Archive | August, 2012

The Early Years

22 Aug

When I first arrived in San Miguel de Allende, back in 1961, I was entranced with the old buildings, all in Spanish Colonial style that I’d never seen before. Some in deplorable condition. Windows with thick wooden shutters, some hanging by one hinge, the steel bars over them bent and rusting. The huge doors dry-rotting with patches nailed in place. The streets were nearly empty of traffic. Only four taxis, normal passenger cars with small “Libre,” signs in the window sitting in the jardín, hardly ever occupied even though you could go anywhere in town for the equivalent of 32 cents U.S.. The rest of the cars and trucks were from the 50s or older. They were in good shape though, for their age.
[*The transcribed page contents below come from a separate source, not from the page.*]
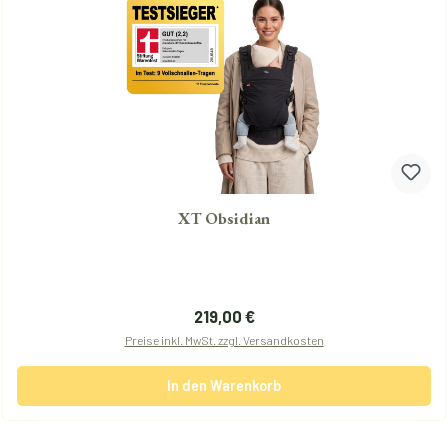
XT Obsidian
Regulärer Preis:
219,00 €
Preise inkl. MwSt. zzgl. Versandkosten
In den Warenkorb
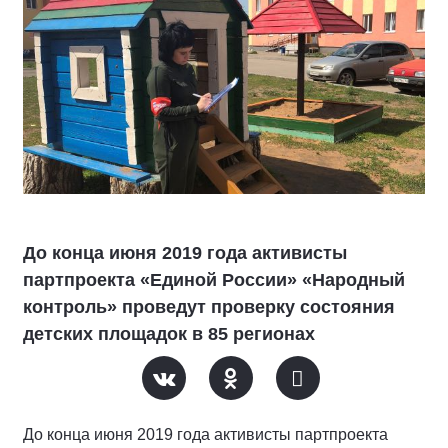
До конца июня 2019 года активисты
партпроекта «Единой России» «Народный
контроль» проведут проверку состояния
детских площадок в 85 регионах
До конца июня 2019 года активисты партпроекта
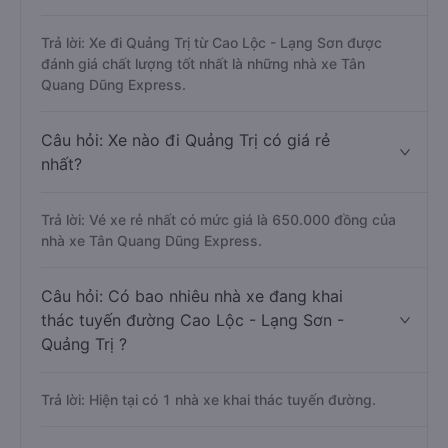
Trả lời: Xe đi Quảng Trị từ Cao Lộc - Lạng Sơn được
đánh giá chất lượng tốt nhất là những nhà xe Tân
Quang Dũng Express.
Câu hỏi: Xe nào đi Quảng Trị có giá rẻ
nhất?
Trả lời: Vé xe rẻ nhất có mức giá là 650.000 đồng của
nhà xe Tân Quang Dũng Express.
Câu hỏi: Có bao nhiêu nhà xe đang khai
thác tuyến đường Cao Lộc - Lạng Sơn -
Quảng Trị ?
Trả lời: Hiện tại có 1 nhà xe khai thác tuyến đường.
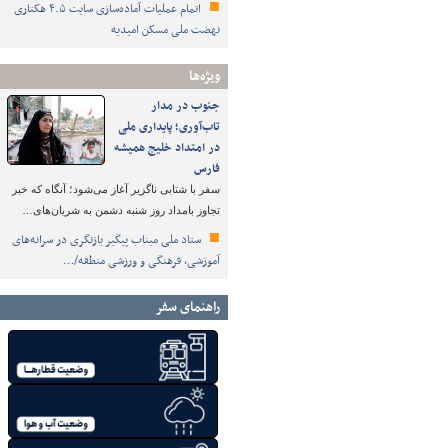
اتمام عملیات آماده‌سازی سایت ۴.۵ هکتاری
نهضت ملی مسکن امیدیه
ویژه‌ها
جنوب در مدار
تاب‌آوری؛ پایداری ملی
در امتداد خلیج همیشه
فارس
سفر با شتابی ناگزیر آغاز می‌شود؛ آنگاه که خبر
تجاوز بامداد روز شنبه دشمن به شریان‌های…
ستاد ملی میناب پیگیر بازنگری در سرانه‌های
آموزشی، فرهنگی و ورزشی منطقه/…
راهنمای سفر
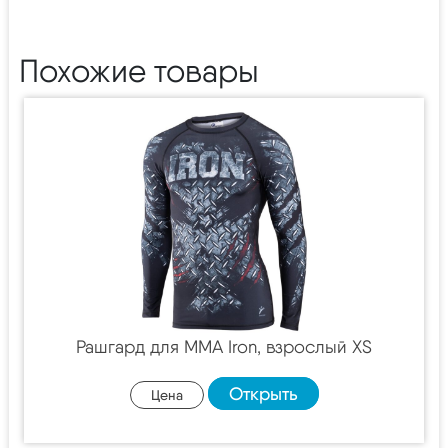
Похожие товары
Рашгард для MMA Iron, взрослый XS
Открыть
Цена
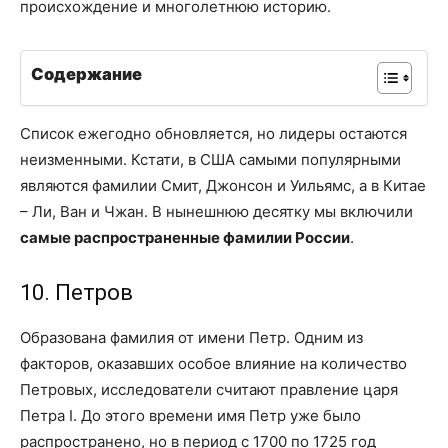
происхождение и многолетнюю историю.
Содержание
Список ежегодно обновляется, но лидеры остаются
неизменными. Кстати, в США самыми популярными
являются фамилии Смит, Джонсон и Уильямс, а в Китае
– Ли, Ван и Чжан. В нынешнюю десятку мы включили
самые распространенные фамилии России
.
10. Петров
Образована фамилия от имени Петр. Одним из
факторов, оказавших особое влияние на количество
Петровых, исследователи считают правление царя
Петра I. До этого времени имя Петр уже было
распространено, но в период с 1700 по 1725 год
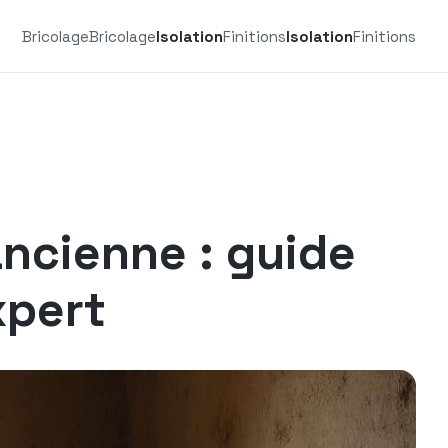
Bricolage
Bricolage
Isolation
Finitions
Isolation
Finitions
ancienne : guide
xpert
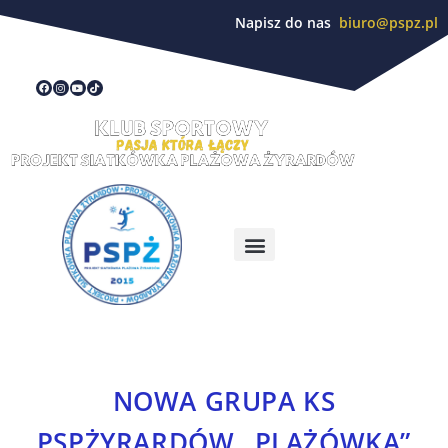
Napisz do nas
biuro@pspz.pl
NOWA GRUPA KS
PSPŻYRARDÓW „PLAŻÓWKA”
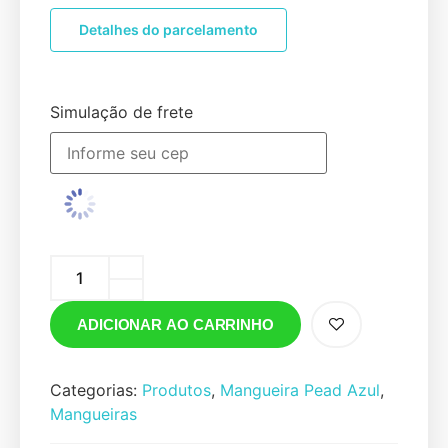
Detalhes do parcelamento
Simulação de frete
ADICIONAR AO CARRINHO
Categorias:
Produtos
,
Mangueira Pead Azul
,
Mangueiras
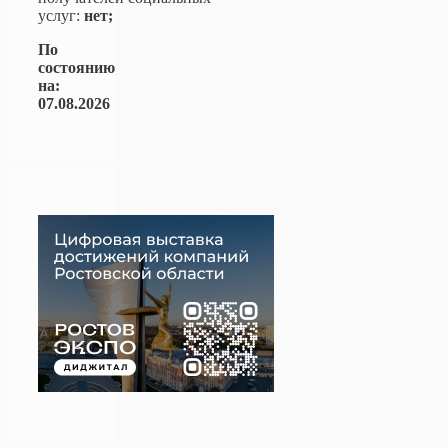
услуг:
нет;
По
состоянию
на:
07.08.2026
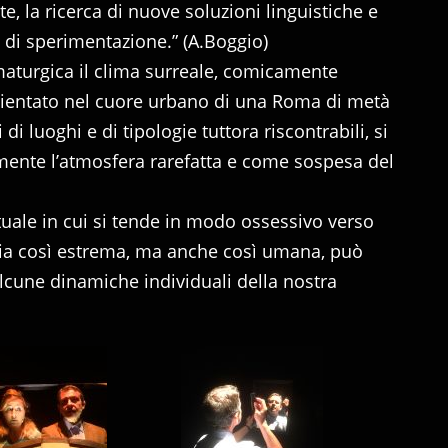
e, la ricerca di nuove soluzioni linguistiche e
 e di sperimentazione.” (A.Boggio)
turgica il clima surreale, comicamente
ientato nel cuore urbano di una Roma di metà
di luoghi e di tipologie tuttora riscontrabili, si
mente l’atmosfera rarefatta e come sospesa del
uale in cui si tende in modo ossessivo verso
oria così estrema, ma anche così umana, può
alcune dinamiche individuali della nostra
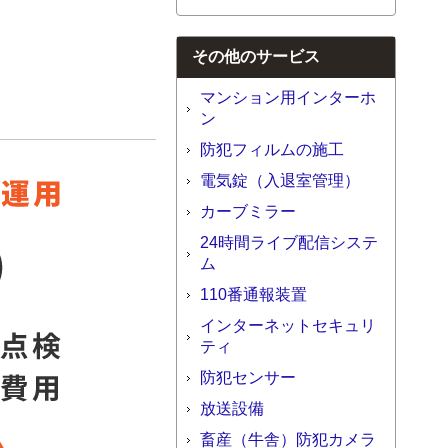
その他のサービス
マンション用インターホ
ン
防犯フィルムの施工
電気錠（入退室管理）
カーブミラー
24時間ライブ配信システ
ム
110番通報装置
インターネットセキュリ
ティ
防犯センサー
放送設備
畜産（牛舎）防犯カメラ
Stores were just counters with barely any sign of what they were trying to sell. You had to ask for what you wanted. I remember being shown more attention with “stolen” looks than with actual sales pitches. The grocery store, “Super Sanchez” too was just a counter inside the door where you asked for what you wanted. As if I knew. There were no chain stores of any kind in town.
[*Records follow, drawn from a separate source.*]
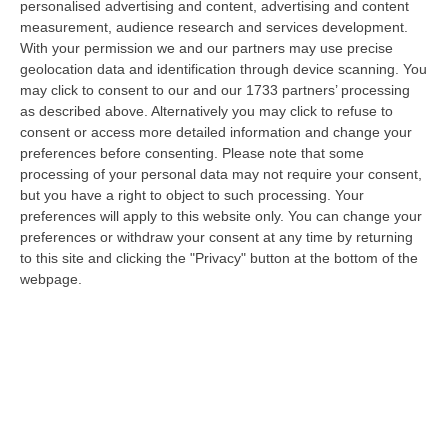
personalised advertising and content, advertising and content
della città. Catanzaro oggi celebra il suo primo Pride: colori, musica…
measurement, audience research and services development.
08 Agosto, 19:38
With your permission we and our partners may use precise
geolocation data and identification through device scanning. You
«Per Riaprire Hormuz Stop Ad Attacchi E Sanzioni»
may click to consent to our and our 1733 partners’ processing
“ROMA Per la riapertura dello Stretto di Hormuz l’Iran chiede agli Stati
as described above. Alternatively you may click to refuse to
Uniti di revocare il blocco navale e le sanzioni contro l’Iran, di…
consent or access more detailed information and change your
08 Agosto, 19:27
preferences before consenting.
Please note that some
processing of your personal data may not require your consent,
Diamante, Ecco L’ordinanza Sul Divieto Per I 14enni In Strada
but you have a right to object to such processing. Your
preferences will apply to this website only. You can change your
Senza Accompagnamento
preferences or withdraw your consent at any time by returning
“DIAMANTE (COSENZA) Tutela dei minori, contrasto ai fenomeni di
to this site and clicking the "Privacy" button at the bottom of the
disagio e devianza minorile, sicurezza e decoro urbano, fruizione serena
webpage.
del…
08 Agosto, 18:40
La Denuncia Di Si-Avs Calabria: «Bloccate In Mezzo Al Mare Oltre
500 Persone Dirette Al Corteo No Ponte»
“LAMEZIA TERME Il segretario regionale Sinistra Italiana Avs
della Calabria, Fernando Pignataro, in una nota ha segnala il ritardo con
il q…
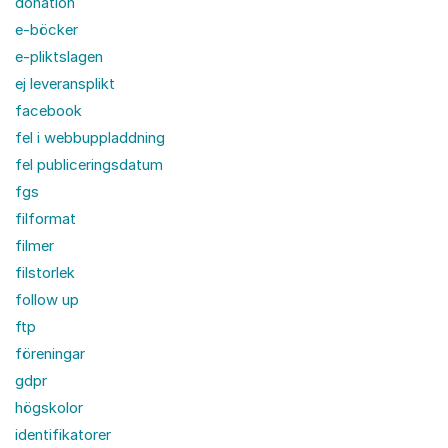
donation
e-böcker
e-pliktslagen
ej leveransplikt
facebook
fel i webbuppladdning
fel publiceringsdatum
fgs
filformat
filmer
filstorlek
follow up
ftp
föreningar
gdpr
högskolor
identifikatorer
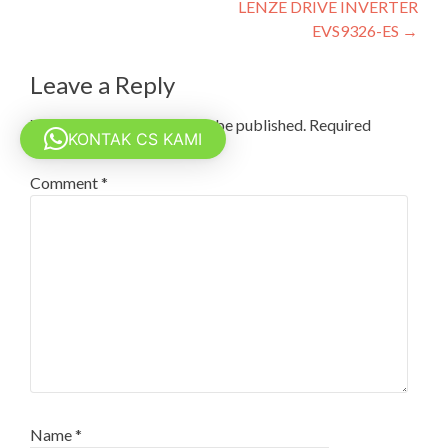
LENZE DRIVE INVERTER
navigation
EVS9326-ES
→
Leave a Reply
Your email address will not be published.
Required
KONTAK CS KAMI
fields are marked
*
Comment
*
Name
*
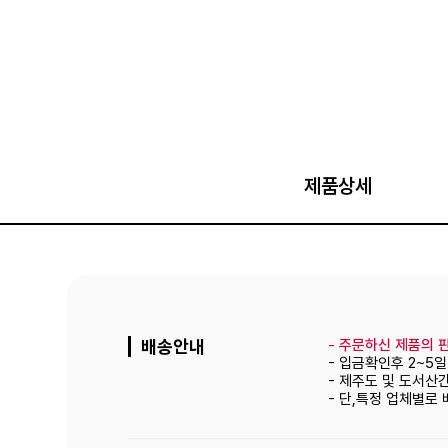
제품상세
배송안내
-
주문하신 제품의 판
- 입금확인후 2~5
- 제주도 및 도서산
- 단,특정 업체별로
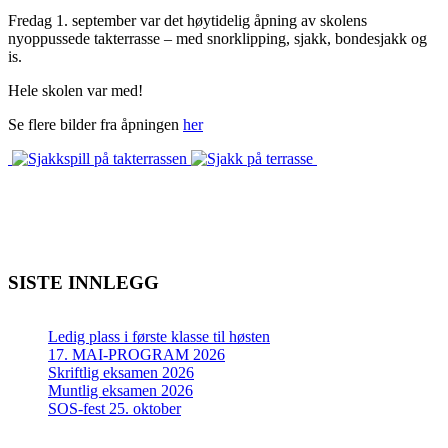
Fredag 1. september var det høytidelig åpning av skolens
nyoppussede takterrasse – med snorklipping, sjakk, bondesjakk og
is.
Hele skolen var med!
Se flere bilder fra åpningen
her
SISTE INNLEGG
Ledig plass i første klasse til høsten
17. MAI-PROGRAM 2026
Skriftlig eksamen 2026
Muntlig eksamen 2026
SOS-fest 25. oktober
In the market you could find food stalls that served freshly cooked meals. The steaming caldrons cooking right in front of you. The fresh hand-made corn tortillas were purvhased from women sitting on the curb outside. You bought the amount of them you wanted for your meal, and they wrapped them in paper. It was a good place to eat for me, I spoke no Spanish, because I could just point at what I wanted. Of course, I never knew what it was that I had eaten.
For other meals the “Beauganvilla,” restaurant in the Portal Allende became the place to go. I could order a sopa y sandwich de hamon y queso. I got pretty tired of soup and ham sandwiches after a while though. But it forced me to look up some other things to eat in my Spanish-English dictionary that I carried around where ever I went. It was kind of like the old joke: A chinese immigrant sits down at a luchcounter in San Francisco and orders a hot dog. The first time everything went well, but the next day he tried ordering a hamburger. The waitress asked him, “Ya want cheese, lettuce, tomatoes, mayonaise on that?” The man looked at her and said, “Hot dog.”